Although the primary spermatocyte nucleus can support full term development following injection into immature oocytes,
the birth rates are extremely low (around 4%)(Ogura et al., PNAS, 1998; Miki et al., J Reprod Dev, 2006). At least one of the causes of this low efficiency is chromosome segregation errors during
meiosis within oocytes. Then we used the “down-sized oocytes” which are known to increase the precise chromosome segregation for
injection with primary spermatocytes. As a result, the incidence of aneuploidy was significantly decreased (Table and Figure) and the birth rate was
improved to 20-30% per embryos transferred. (Collaboration with Dr. T. Hino, Asahikawa Medical University).
Table: Chromosome analysis of mouse oocyte injected with primary spermatocyte
Figure: Chromosome analysis of halved oocyte injected with primary spermatocyte.
We produced interspecies chimeric mice using ES cell lines from wild-derived mouse of ZBN/Ms and SPI/TUA (M. m. spicilegus) strans by injection into 8-cell embryos or blastocysts of ICR mice.

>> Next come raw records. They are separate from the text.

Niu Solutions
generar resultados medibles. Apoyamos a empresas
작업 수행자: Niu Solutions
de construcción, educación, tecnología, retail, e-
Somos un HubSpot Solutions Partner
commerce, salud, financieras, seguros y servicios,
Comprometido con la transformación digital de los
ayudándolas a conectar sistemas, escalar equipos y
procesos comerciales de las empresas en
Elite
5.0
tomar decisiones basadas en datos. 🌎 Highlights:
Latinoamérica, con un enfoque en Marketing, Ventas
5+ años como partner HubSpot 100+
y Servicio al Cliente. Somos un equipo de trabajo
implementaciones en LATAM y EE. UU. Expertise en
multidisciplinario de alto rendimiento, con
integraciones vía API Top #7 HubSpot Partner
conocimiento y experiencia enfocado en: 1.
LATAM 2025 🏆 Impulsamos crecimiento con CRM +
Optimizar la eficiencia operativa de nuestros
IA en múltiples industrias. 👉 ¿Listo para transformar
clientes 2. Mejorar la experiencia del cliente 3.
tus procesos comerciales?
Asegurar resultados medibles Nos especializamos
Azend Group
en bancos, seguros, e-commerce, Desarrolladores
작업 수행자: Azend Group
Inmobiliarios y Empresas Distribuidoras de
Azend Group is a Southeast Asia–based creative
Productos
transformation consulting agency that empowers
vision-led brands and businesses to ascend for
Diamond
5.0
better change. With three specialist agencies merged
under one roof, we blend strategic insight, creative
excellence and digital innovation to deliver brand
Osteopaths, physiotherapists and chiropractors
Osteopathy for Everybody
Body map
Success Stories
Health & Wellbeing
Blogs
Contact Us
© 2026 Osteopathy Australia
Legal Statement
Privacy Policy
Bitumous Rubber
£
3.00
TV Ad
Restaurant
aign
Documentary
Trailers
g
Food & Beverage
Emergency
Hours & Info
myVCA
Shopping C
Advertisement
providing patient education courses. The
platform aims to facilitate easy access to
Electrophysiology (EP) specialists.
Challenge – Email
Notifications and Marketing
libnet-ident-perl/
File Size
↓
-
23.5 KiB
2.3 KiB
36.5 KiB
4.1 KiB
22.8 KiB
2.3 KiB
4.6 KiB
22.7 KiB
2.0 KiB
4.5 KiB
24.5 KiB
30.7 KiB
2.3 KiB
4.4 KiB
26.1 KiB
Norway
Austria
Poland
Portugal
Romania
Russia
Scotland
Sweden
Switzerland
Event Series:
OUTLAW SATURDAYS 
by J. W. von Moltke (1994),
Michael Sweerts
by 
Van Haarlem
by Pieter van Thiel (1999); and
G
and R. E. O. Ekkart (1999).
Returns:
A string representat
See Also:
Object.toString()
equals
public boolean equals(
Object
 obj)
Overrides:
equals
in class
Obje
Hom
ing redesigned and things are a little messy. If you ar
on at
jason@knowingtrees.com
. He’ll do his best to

We are confirming the germline transmission by natural mating for preservation of thesie strains by ES cells.
Using the “A” strain of mice that is resistant to assisted reproductive technologies, we successfully increased the number of ovulated oocytes from 17 to 52 by combining progesterone-induced estrous synchronization with anti-inhibin serum-induced superovulation (Hasegawa et al. Biol. Reprod, 2016). We could retrieve their 2-cell embryos for cryopreservation by oviductal transfer immediately after IVF. With these techniques, we increased the number of A strain pups obtained per female from 1.7 to 15.1.

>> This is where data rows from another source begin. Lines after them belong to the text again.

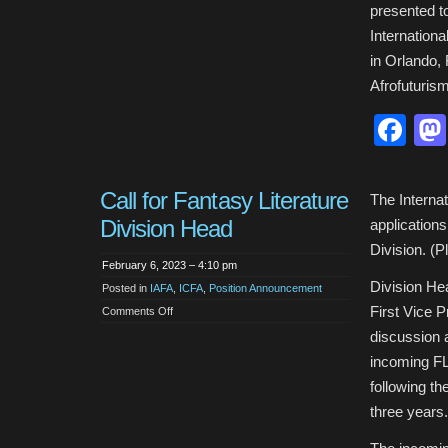
presented t
Internationa
in Orlando,
Afrofuturis
Fa
Call for Fantasy Literature
The Internat
Division Head
applications
Division. (P
February 6, 2023 – 4:10 pm
Division He
Posted in
IAFA
,
ICFA
,
Position Announcement
First Vice P
on
Comments Off
Call
for
discussion a
Fantasy
Literature
incoming FL 
Division
Head
following t
three years.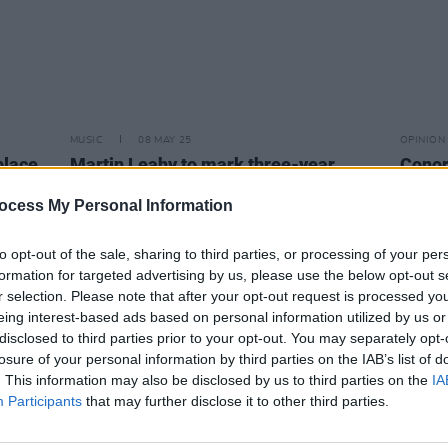
MUSIC
08 MAY 25
OPINION
place
Martin Leahy to mark three-year
Conor
ning
anniversary of weekly housing crisis
outra
protest
comme
ocess My Personal Information
to opt-out of the sale, sharing to third parties, or processing of your per
formation for targeted advertising by us, please use the below opt-out s
r selection. Please note that after your opt-out request is processed y
eing interest-based ads based on personal information utilized by us or
disclosed to third parties prior to your opt-out. You may separately opt-
losure of your personal information by third parties on the IAB’s list of
. This information may also be disclosed by us to third parties on the
IA
Participants
that may further disclose it to other third parties.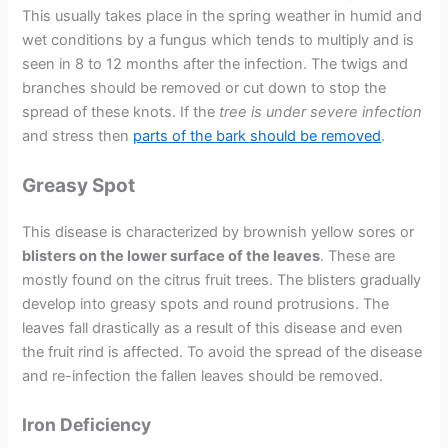
This usually takes place in the spring weather in humid and
wet conditions by a fungus which tends to multiply and is
seen in 8 to 12 months after the infection. The twigs and
branches should be removed or cut down to stop the
spread of these knots. If the
tree is under severe infection
and stress then
parts of the bark should be removed
.
Greasy Spot
This disease is characterized by brownish yellow sores or
blisters on the lower surface of the leaves
. These are
mostly found on the citrus fruit trees. The blisters gradually
develop into greasy spots and round protrusions. The
leaves fall drastically as a result of this disease and even
the fruit rind is affected. To avoid the spread of the disease
and re-infection the fallen leaves should be removed.
Iron Deficiency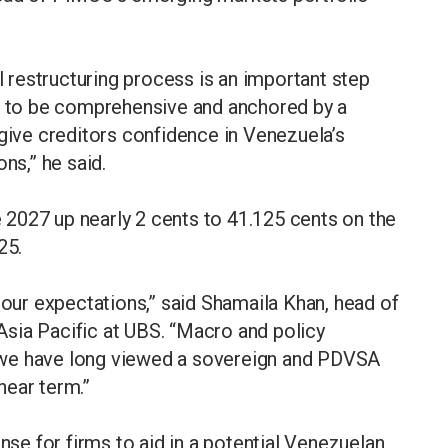
al restructuring process is an important step
ed to be comprehensive and anchored by a
ve creditors confidence in Venezuela’s
ns,” he said.
2027 up nearly 2 cents to 41.125 cents on the
25.
 our expectations,” said Shamaila Khan, head of
sia Pacific at UBS. “Macro and policy
 we have long viewed a sovereign and PDVSA
 near term.”
ense for firms to aid in a potential Venezuelan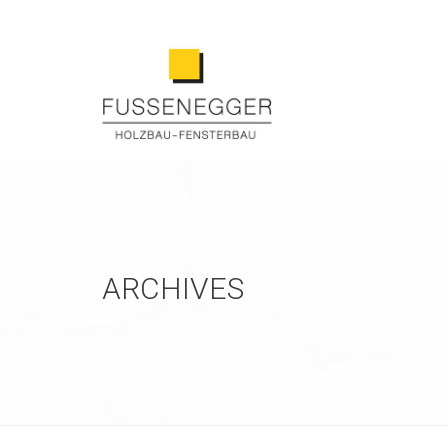
ARCHIVES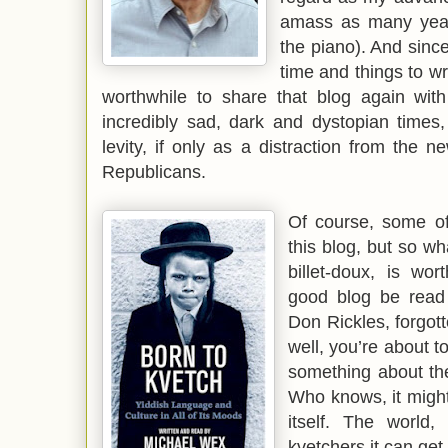
amass as many year
the piano). And sinc
time and things to wr
worthwhile to share that blog again with
incredibly sad, dark and dystopian times,
levity, if only as a distraction from th
Republicans.
Of course, some o
this blog, but so wh
billet-doux, is wo
good blog be read 
Don Rickles, forgott
well, you’re about t
something about the
Who knows, it might
itself. The world,
kvetchers it can get.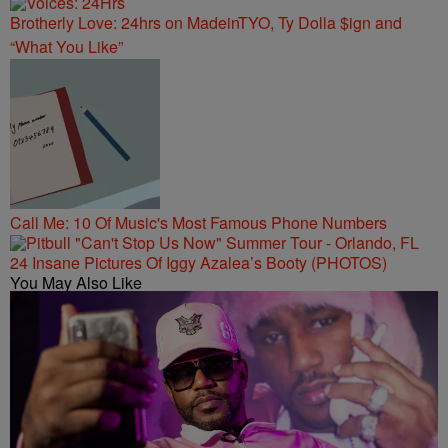
Brotherly Love: 24hrs on MadeinTYO, Ty Dolla $ign and
“What You Like”
Call Me: 10 Of Music's Most Famous Phone Numbers
24 Insane Pictures Of Iggy Azalea’s Booty (PHOTOS)
You May Also Like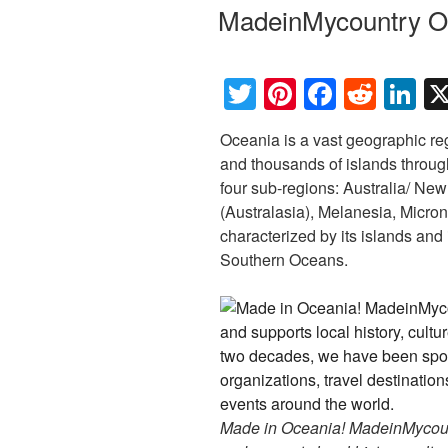
ON
MadeinMycountry O
T
Pi
F
R
Li
wi
nt
a
e
n
Oceania is a vast geographic re
tt
er
c
d
k
and thousands of islands through
er
e
e
di
e
four sub-regions: Australia/ Ne
st
b
t
dI
(Australasia), Melanesia, Micron
characterized by its islands and
o
n
Southern Oceans.
o
k
Made in Oceania! MadeinMycountr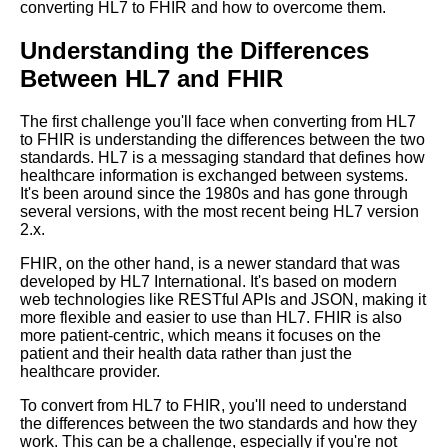
converting HL7 to FHIR and how to overcome them.
to FHIR format
Understanding the Differences
Top 5 Advantages of FHIR
Between HL7 and FHIR
Format over HL7
The first challenge you'll face when converting from HL7
Top 10 Benefits of Converting
to FHIR is understanding the differences between the two
HL7 to FHIR Format
standards. HL7 is a messaging standard that defines how
healthcare information is exchanged between systems.
It's been around since the 1980s and has gone through
Top 5 Tools for Converting HL7
several versions, with the most recent being HL7 version
to FHIR Format
2.x.
FHIR, on the other hand, is a newer standard that was
developed by HL7 International. It's based on modern
The challenges of converting
web technologies like RESTful APIs and JSON, making it
HL7 to FHIR
more flexible and easier to use than HL7. FHIR is also
more patient-centric, which means it focuses on the
patient and their health data rather than just the
Stepbystep guide to converting
healthcare provider.
HL7 to FHIR format
To convert from HL7 to FHIR, you'll need to understand
the differences between the two standards and how they
Best practices for HL7 to FHIR
work. This can be a challenge, especially if you're not
conversion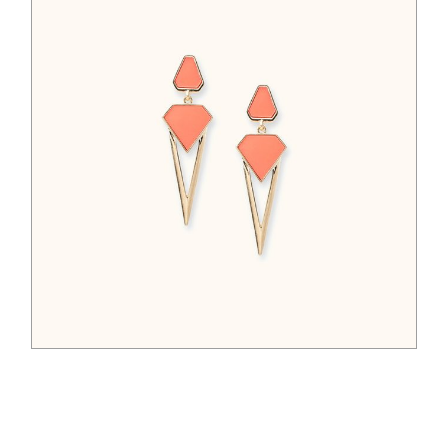
$
65.00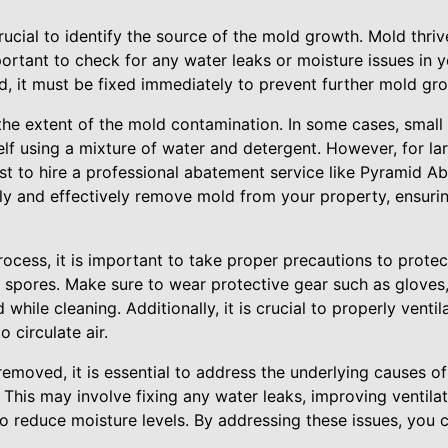
 crucial to identify the source of the mold growth. Mold thri
portant to check for any water leaks or moisture issues in
d, it must be fixed immediately to prevent further mold gr
the extent of the mold contamination. In some cases, small
f using a mixture of water and detergent. However, for lar
best to hire a professional abatement service like Pyramid 
ely and effectively remove mold from your property, ensuri
ocess, it is important to take proper precautions to protec
 spores. Make sure to wear protective gear such as gloves
while cleaning. Additionally, it is crucial to properly venti
 circulate air.
emoved, it is essential to address the underlying causes o
. This may involve fixing any water leaks, improving ventila
 to reduce moisture levels. By addressing these issues, you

Trophoblast stem cells (TSCs) that are established in vitro from trophectoderm of blastocysts provide the best model for molecular and functional analyses of the trophoblast lineages. We have previously shown that TSCs consist of heterogeneous cell
populations (Motomura et al., Biol Reprod, 2016), suggesting that it is important to identify key factors required for TSC maintenance.
To this end, we are now focusing on the involvement of histone variants, especially H3.1 and H3.2 (H3.1/2), in the epigenome maintenance of TSCs. Our ChIP-seq analysis revealed that the TSC genome contains large H3.1/2 domains associated with H3K9me3,
a heterochromatin mark (Fig. 1). To see the biological significance of these H3.1/2 domains within the TSC genome, we knocked down P150, a major component of CAF-1 chaperone, in cultured TSCs. As a result, the expression levels of several TSC marker genes decreased,
while the expression of the ESC marker Oct3/4 increased. These data suggest that H3.1/2 is one of the key factors that determine the epigenetic nature of TSCs.
We are generating knockout hamsters for identification of the gene functions that are unknown in mouse studies (Hirose et al., PNAS, 2020). This year, we successfully generated hamsters deficient for Kir6.2, a major subunit of the ATP-sensitive K channel. We will see the glucose metabolism of homozygous knockout offspring.